Archive for September, 2013
In the Cordus theory, the strong force arises as the synchronisation of the discrete forces between neighbouring particules. This concept provides unification of the electric. magnetic. gravitational, and strong forces. (The weak has a separate causality in the Cordus theory). There is another interesting prediction that emerges from this theory, which is that the electric. magnetic. gravitational (EMG) forces are the interactions between discoherent matter, whereas the synchronous (strong) force is limited to coherent matter. This means that the strong force does not need the peculiar repulsive-strong-weak ranged characteristics that it is conventional given: instead the Cordus theory says that the strong force is simply switched off when the particules are not coherent.
This is another example of how physics from the non-local hidden-variable (NLHV) sector can provide fresh theories for old problems.

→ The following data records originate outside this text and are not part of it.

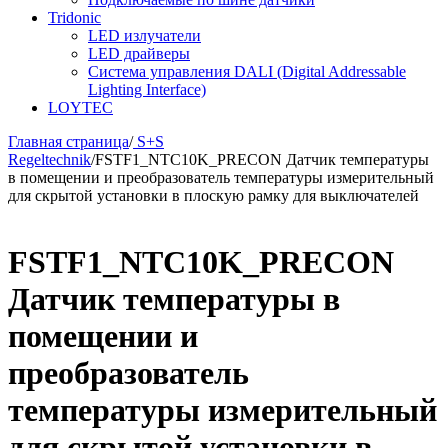
Tridonic
LED излучатели
LED драйверы
Система управления DALI (Digital Addressable
Lighting Interface)
LOYTEC
Главная страница
/
S+S
Regeltechnik
/
FSTF1_NTC10K_PRECON Датчик температуры
в помещении и преобразователь температуры измерительный
для скрытой установки в плоскую рамку для выключателей
FSTF1_NTC10K_PRECON
Датчик температуры в
помещении и
преобразователь
температуры измерительный
для скрытой установки в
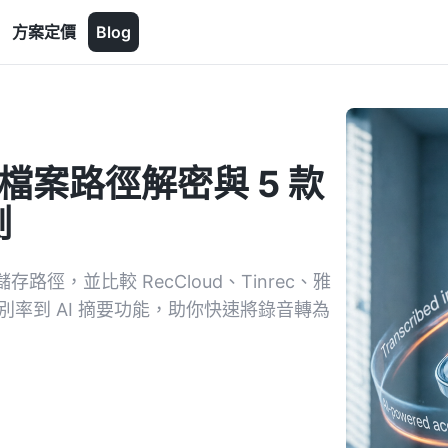
方案定價
Blog
？檔案路徑解密與 5 款
測
存路徑，並比較 RecCloud、Tinrec、雅
別率到 AI 摘要功能，助你快速將錄音轉為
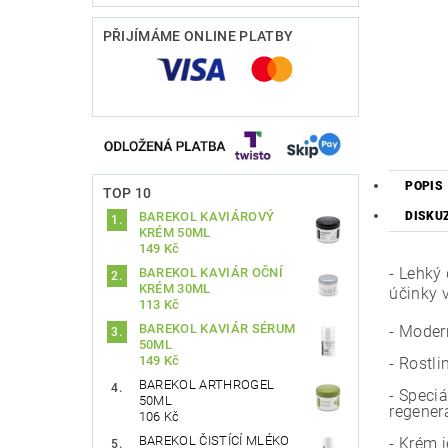
PŘIJÍMÁME ONLINE PLATBY
POPIS
TOP 10
DISKU
BAREKOL KAVIÁROVÝ
KRÉM 50ML
149 Kč
- Lehký
BAREKOL KAVIÁR OČNÍ
KRÉM 30ML
účinky 
113 Kč
BAREKOL KAVIÁR SÉRUM
- Moder
50ML
149 Kč
- Rostli
BAREKOL ARTHROGEL
- Speci
50ML
regener
106 Kč
BAREKOL ČISTÍCÍ MLÉKO
- Krém j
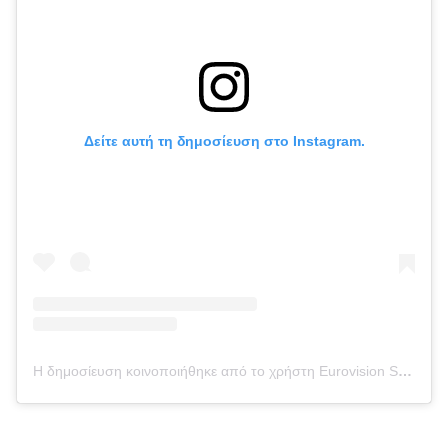
Δείτε αυτή τη δημοσίευση στο Instagram.
Η δημοσίευση κοινοποιήθηκε από το χρήστη Eurovision Song Contest (@eurovision)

The paper has been published as follows:
Pons, D. J., Pons, A. D., and Pons, A. J., Synchronous interlocking of discrete forces: Strong force reconceptualised in a NLHV solution, Applied Physics Research, 2013. 5(5): p. 107-126. DOI: http://dx.doi.org/10.5539/apr.v5n5107
The conventional requirements for the strong force are that it is strongly attractive between nucleons whether neutral neutrons or positively charged protons; that it is repulsive at close range; that its effect drops off with range. However theories, such as quantum chromodynamics, based on this thinking have failed to explain nucleus structure ab initio starting from the strong force. We apply a systems design approach to this problem. We show that it is more efficient to conceptualise the interaction as interlocking effect, and develop a solution based on a specific non-local hidden-variable design called the Cordus conjecture. We propose that the strong force arises from particules synchronising their emission of discrete forces. This causes the participating particules to be interlocked: the interaction pulls or repels particules into co-location and then holds them there, hence the apparent attractive-repulsive nature of that force and its short range. Those discrete forces are renewed at the de Broglie frequency of the particule. The Cordus theory answers the question of how the strong force attracts the nucleons (nuclear force). We make several novel falsifiable predictions including that there are multiple types of synchronous interaction depending on the phase of the particules, hence cis- and trans-phasic bonding. We also predict that this force only applies to particules in coherent assembly. A useful side effect is that the theory also unifies the strong and electro-magneto-gravitation (EMG) forces, with the weak force having a separate causality. The synchronous interaction (strong force) is predicted to be intimately linked to coherence, with the EMG forces being the associated discoherent phenomenon. Thus we further predict that there is no need to overcome the electrostatic force in the nucleus, because it is already inoperative when the strong force operates. We suggest that ‘strong’ is an unnecessarily limiting way of thinking about this interaction, and that the ‘synchronous’ concept offers a more parsimonious solution with greater explanatory power for fundamental physics generally, and the potential to explain nuclear mechanics.